In a nutshell, I'm putting together a package of C libraries that I can use for different sorts of apps. Granted, most of my hobby coding is in D nowadays, but I don't want to lose my skill at C. It took me too many years to get to where I am to just give it up completely (I did toy with doing my rewrite in C++, but gave up on that rather quickly -- D has me too spoiled to touch C++ anymore). It's all organized rather neatly under a self-contained directory tree. These days, I prefer to avoid IDEs and work from the command line and a text editor (a licensed version of SublimeText 2 is my editor of choice), so I need a good tool to manage my build process. I went with premake4.
I've been using premake for quite a while without any difficulty, so it was only natural to use it again for the rewrite. There are different ways to use premake, one master config file for every project in the "workspace" or a separate config file for each project (my preference). Both have their pros and cons, but in the end the way I want to set up my source tree made me realize early on that I'm going to hit the cons no matter which approach I take. Nothing major, mind you, but when working from the command line every bit of convenience counts. I did make an attempt to restructure things and combine my multiple premake files into one master script, but I managed to run afoul of GCC's pickiness with the order in which libraries are specified on the command line (see below). I realized I was either going to have to make the config script even more complex with some custom Lua, deal with the annoyances of the multiple premake script approach, or do something different.
For my D projects these days, I use a custom build script for compilation, written in D. It was simple to put together and I can copy it from project to project with only minor modifications. And it's dead easy to maintain across projects. I've actually got several different versions of it, as it improves with each new project I create. I realized it wouldn't take too much to knock up a version that could compile my C projects. So that's what I did. Less than 10 minutes after I opened the file I had it automatically pulling in C files and compiling libraries just fine. Then it came time for the executables.
If you've ever used gcc before, you've likely encountered a situation when you were getting "undefined references" all over the place even though you are 100% certain you specified the correct library in the linker settings of your IDE and that you configured the library path properly. After consulting Google, you will have learned that gcc takes its list of libraries and processes them in the reverse of the order in which you passed them along. So if library B depends on library A, you have to pass them in this order: "gcc -lB -lA...". Doing it in the reverse will cause linker errors. This is a lesson I learned long ago, so I rarely run into that sort of error anymore. But, as it turns out, I didn't understand the issue as well as I'd thought.
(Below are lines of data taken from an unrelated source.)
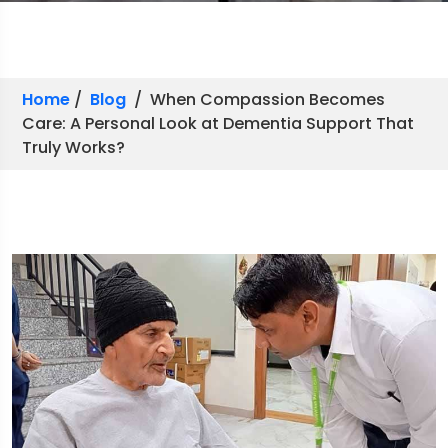
Home
/
Blog
/ When Compassion Becomes
Care: A Personal Look at Dementia Support That
Truly Works?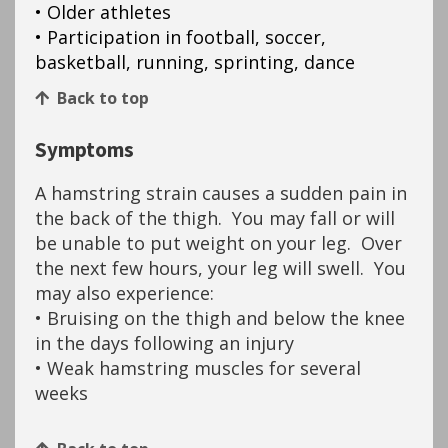
• Older athletes
• Participation in football, soccer,
basketball, running, sprinting, dance
Back to top
Symptoms
A hamstring strain causes a sudden pain in
the back of the thigh. You may fall or will
be unable to put weight on your leg. Over
the next few hours, your leg will swell. You
may also experience:
• Bruising on the thigh and below the knee
in the days following an injury
• Weak hamstring muscles for several
weeks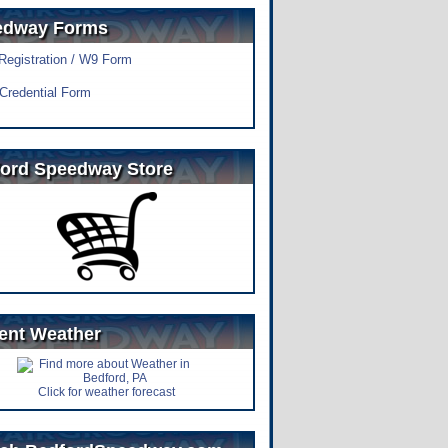
edway Forms
 Registration / W9 Form
Credential Form
ord Speedway Store
ent Weather
Click for weather forecast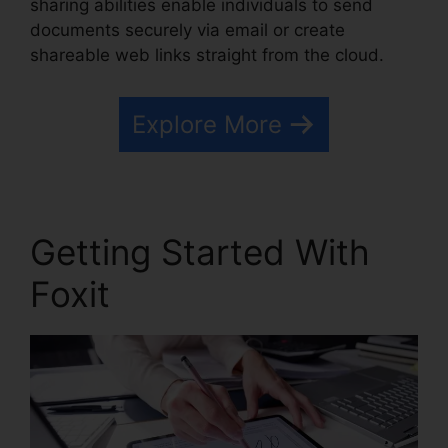
sharing abilities enable individuals to send
documents securely via email or create
shareable web links straight from the cloud.
Explore More
Getting Started With
Foxit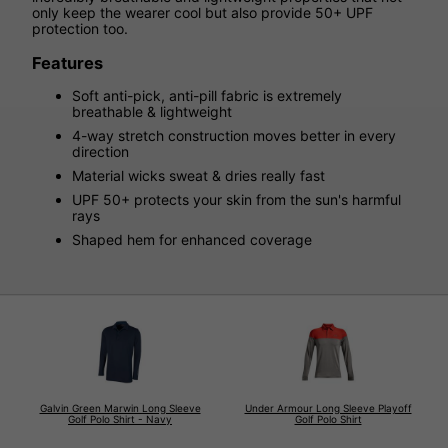
only keep the wearer cool but also provide 50+ UPF
protection too.
Features
Soft anti-pick, anti-pill fabric is extremely
breathable & lightweight
4-way stretch construction moves better in every
direction
Material wicks sweat & dries really fast
UPF 50+ protects your skin from the sun's harmful
rays
Shaped hem for enhanced coverage
Galvin Green Marwin Long Sleeve
Under Armour Long Sleeve Playoff
Golf Polo Shirt - Navy
Golf Polo Shirt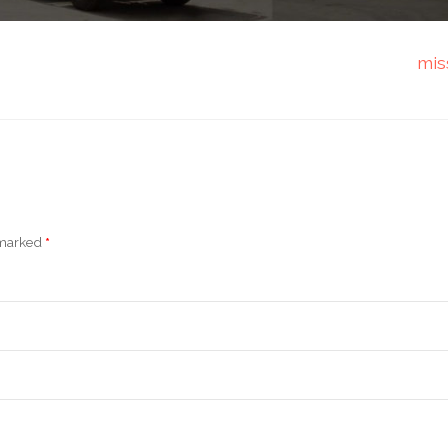
mis
e marked
*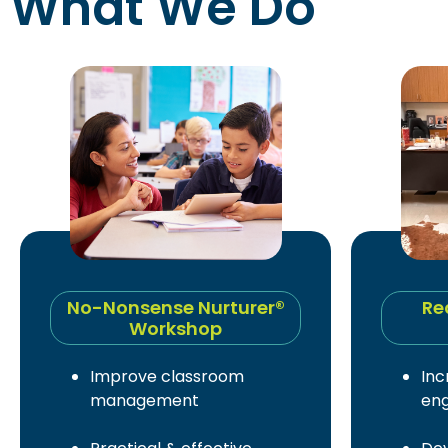
What We Do
No-Nonsense Nurturer®
Re
Workshop
Improve classroom
Inc
management
en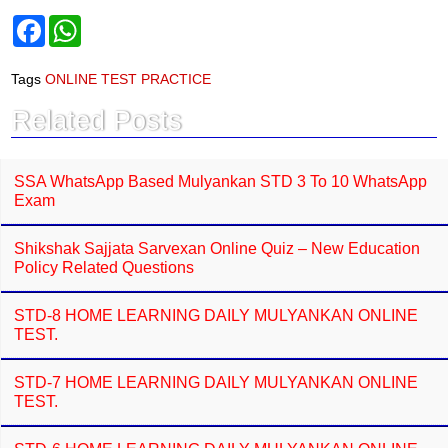
F
W
a
h
c
a
e
t
Tags
ONLINE TEST PRACTICE
b
s
o
A
Related Posts
o
p
k
p
SSA WhatsApp Based Mulyankan STD 3 To 10 WhatsApp
Exam
Shikshak Sajjata Sarvexan Online Quiz – New Education
Policy Related Questions
STD-8 HOME LEARNING DAILY MULYANKAN ONLINE
TEST.
STD-7 HOME LEARNING DAILY MULYANKAN ONLINE
TEST.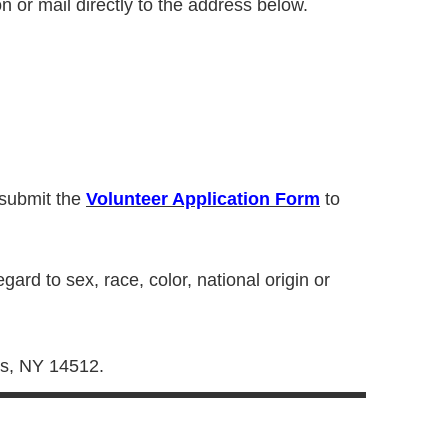
n or mail directly to the address below.
 submit the
Volunteer Application Form
to
ard to sex, race, color, national origin or
es, NY 14512.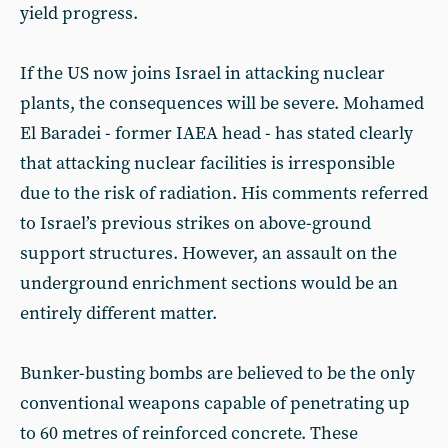
yield progress.
If the US now joins Israel in attacking nuclear
plants, the consequences will be severe. Mohamed
El Baradei - former IAEA head - has stated clearly
that attacking nuclear facilities is irresponsible
due to the risk of radiation. His comments referred
to Israel’s previous strikes on above-ground
support structures. However, an assault on the
underground enrichment sections would be an
entirely different matter.
Bunker-busting bombs are believed to be the only
conventional weapons capable of penetrating up
to 60 metres of reinforced concrete. These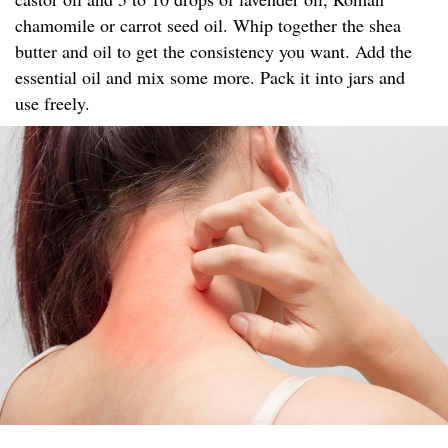
chamomile or carrot seed oil. Whip together the shea
butter and oil to get the consistency you want. Add the
essential oil and mix some more. Pack it into jars and
use freely.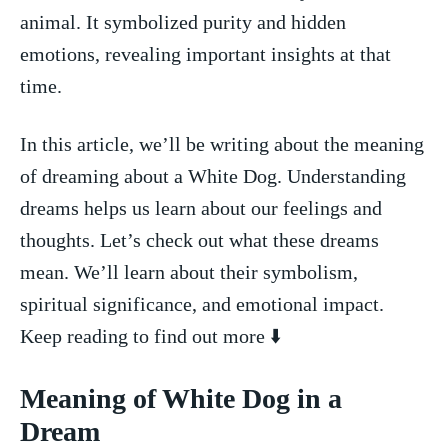
animal. It symbolized‌ purity and hidden ​
emotions, revealing important insights at that
time.
In⁤ this​ article, we’ll be writing about the meaning
of dreaming about a White Dog. Understanding
dreams helps us⁤ learn about our feelings and
thoughts. Let’s check out what these dreams
mean. We’ll learn⁣ about their‍ symbolism,
spiritual significance, and emotional impact.
Keep reading to find out more ⬇️
Meaning ‍of ⁣White Dog ‌in a
Dream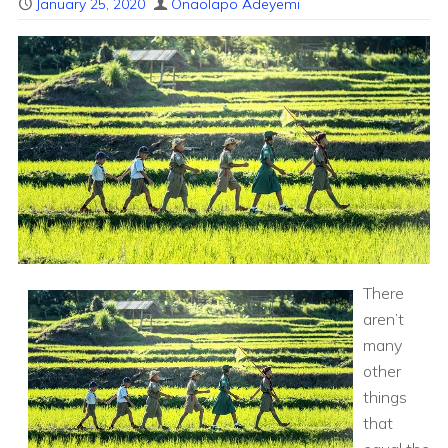
January 25, 2020
Onaolapo Adeyemi
There
aren’t
many
other
things
that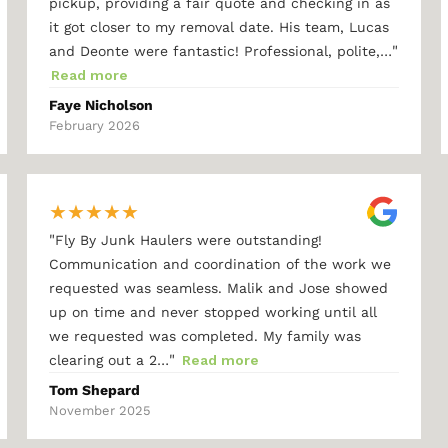
pickup, providing a fair quote and checking in as
it got closer to my removal date. His team, Lucas
"
and Deonte were fantastic! Professional, polite,…
Read more
Faye Nicholson
February 2026
★
★
★
★
★
"
Fly By Junk Haulers were outstanding!
Communication and coordination of the work we
requested was seamless. Malik and Jose showed
up on time and never stopped working until all
we requested was completed. My family was
"
clearing out a 2…
Read more
Tom Shepard
November 2025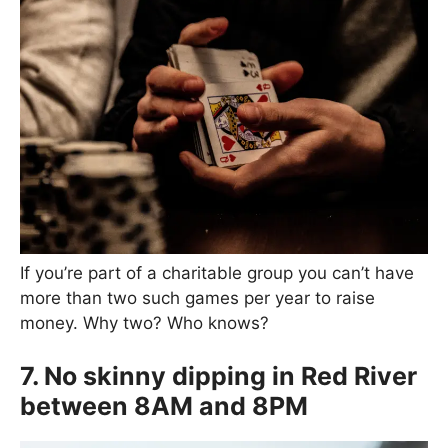
If you’re part of a charitable group you can’t have
more than two such games per year to raise
money. Why two? Who knows?
7. No skinny dipping in Red River
between 8AM and 8PM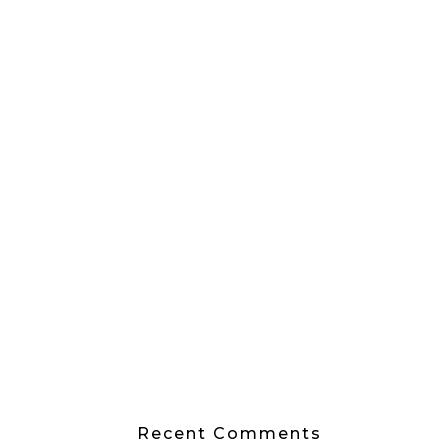
Recent Comments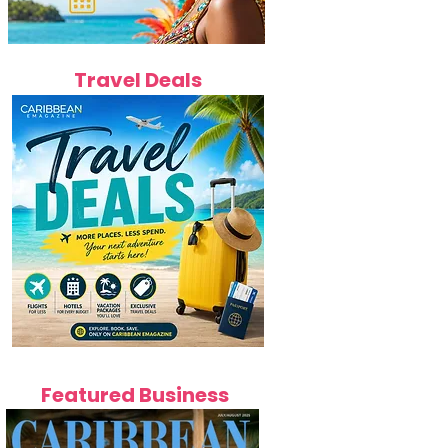
Travel Deals
Featured Business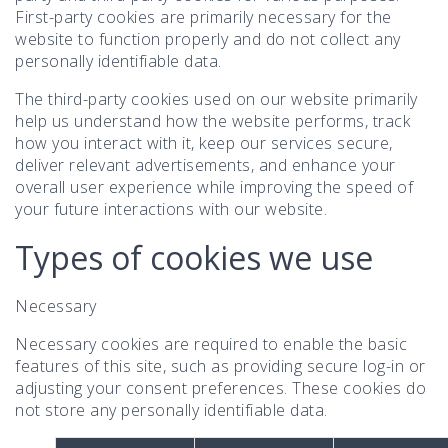
First-party cookies are primarily necessary for the
website to function properly and do not collect any
personally identifiable data.
The third-party cookies used on our website primarily
help us understand how the website performs, track
how you interact with it, keep our services secure,
deliver relevant advertisements, and enhance your
overall user experience while improving the speed of
your future interactions with our website.
Types of cookies we use
Necessary
Necessary cookies are required to enable the basic
features of this site, such as providing secure log-in or
adjusting your consent preferences. These cookies do
not store any personally identifiable data.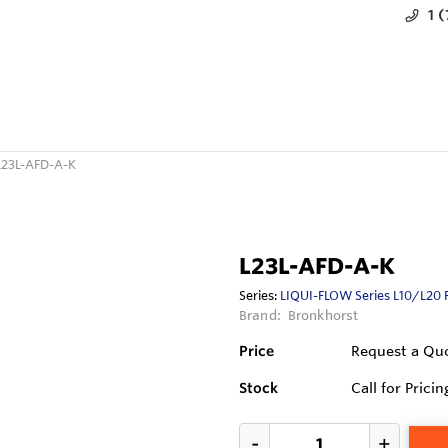
1 
L23L-AFD-A-K
L23L-AFD-A-K
Series:
LIQUI-FLOW Series L10/L20 
Brand:
Bronkhorst
Price
Request a Qu
Stock
Call for Pricin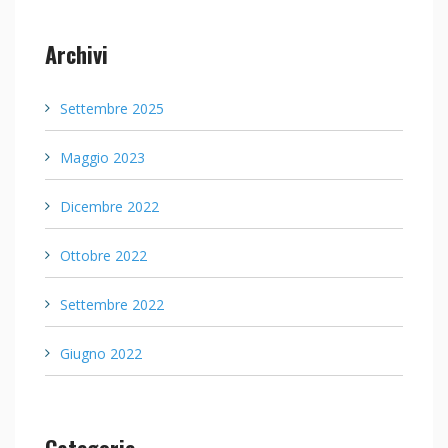
Archivi
Settembre 2025
Maggio 2023
Dicembre 2022
Ottobre 2022
Settembre 2022
Giugno 2022
Categorie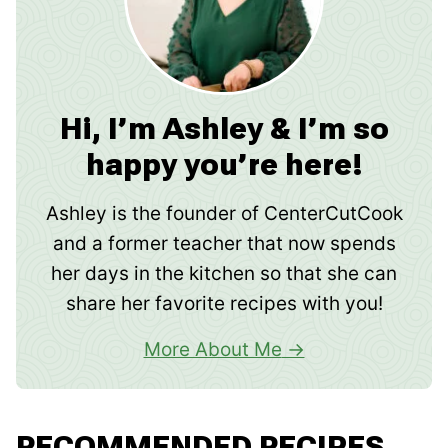
Hi, I’m Ashley & I’m so
happy you’re here!
Ashley is the founder of CenterCutCook
and a former teacher that now spends
her days in the kitchen so that she can
share her favorite recipes with you!
More About Me
RECOMMENDED RECIPES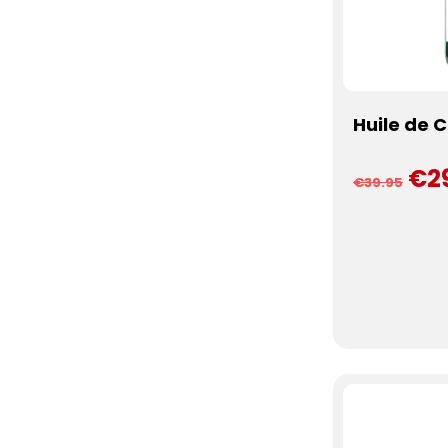
Huile de 
€2
€39.95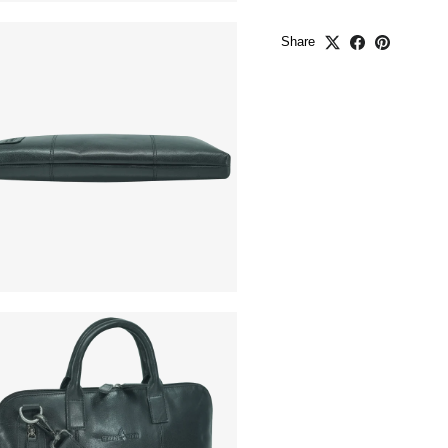
Share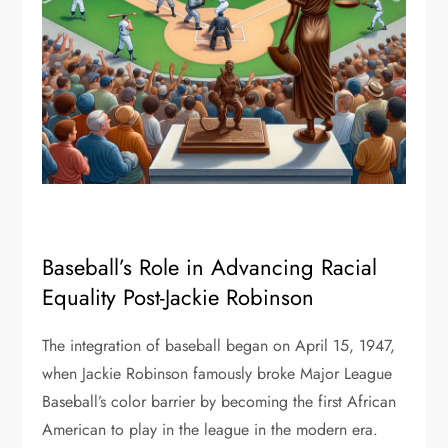
Baseball’s Role in Advancing Racial
Equality Post-Jackie Robinson
The integration of baseball began on April 15, 1947,
when Jackie Robinson famously broke Major League
Baseball’s color barrier by becoming the first African
American to play in the league in the modern era.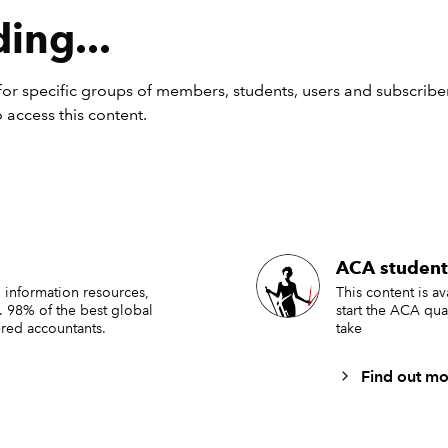
ing...
or specific groups of members, students, users and subscriber
 access this content.
ACA student
 information resources,
This content is a
. 98% of the best global
start the ACA qua
red accountants.
take
Find out mo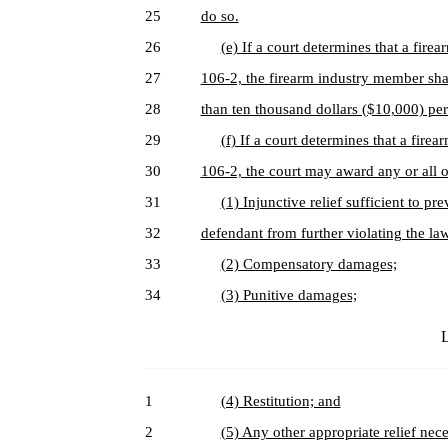
25
do so.
26
(e) If a court determines that a fir
27
106-2, the firearm industry member shall
28
than ten thousand dollars ($10,000) per
29
(f) If a court determines that a fir
30
106-2, the court may award any or all o
31
(1) Injunctive relief sufficient to p
32
defendant from further violating the la
33
(2) Compensatory damages;
34
(3) Punitive damages;
L
1
(4) Restitution; and
2
(5) Any other appropriate relief nece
In my build script, I have separate functions to compile, archive (create a static lib) and link (create an executable). All source file names are pulled from a directory, appended to an array, and passed to the compile function for individual compilation. If the project currently being processed is a library, then the file name extensions are changed from ".c" to ".o", all of the names globbed together into one string, and passed along to the archive function where the library is created. If the project is an executable, a list of required libraries is handed off to the link function along with the object file names for the executable to be created. It was here that things broke down. More undefined references.
This one really had me stumped. The premake build system had been working fine until I combined the configurations into one, resulting in undefined references when compiling. Using the verbose option showed me that the libraries were not being passed in the correct order. But with my D build script, I was certain they were properly set up. The verbose option confirmed it. So what the hell was going on?
Google, unfortunately, showed me nothing. I was at a total dead end. I kept staring at my script, changing things here and there randomly. Staring at the directory tree, moving things around. Sitting in my chair and doing nothing but thinking and cursing. After over an hour of mounting frustration, a thought suddenly popped into my head. A small adjustment to my build script and compilation was successful.
The problem that bit me was that any object files you pass to gcc during the link step need to be specified on the command line before the libraries on which they depend. Given that the libraries are just collections of objects, that makes perfect sense. I'd just never known it or had to care about it before. The string I was sending to the OS originally looked something like "gcc -lfoo -lbar baz.o buz.o...", whereas it should have been "gcc baz.o buz.o -lfoo -lbar...". It doesn't matter in which order the object files are specified, they just need to appear in the list before the libraries. How many years now have I been using gcc?
So that's how what should have been a less-than-20-minute side project turned into a nearly hour-and-a-half time sink. If you are going to work on the command line, it pays to know your compiler inside and out.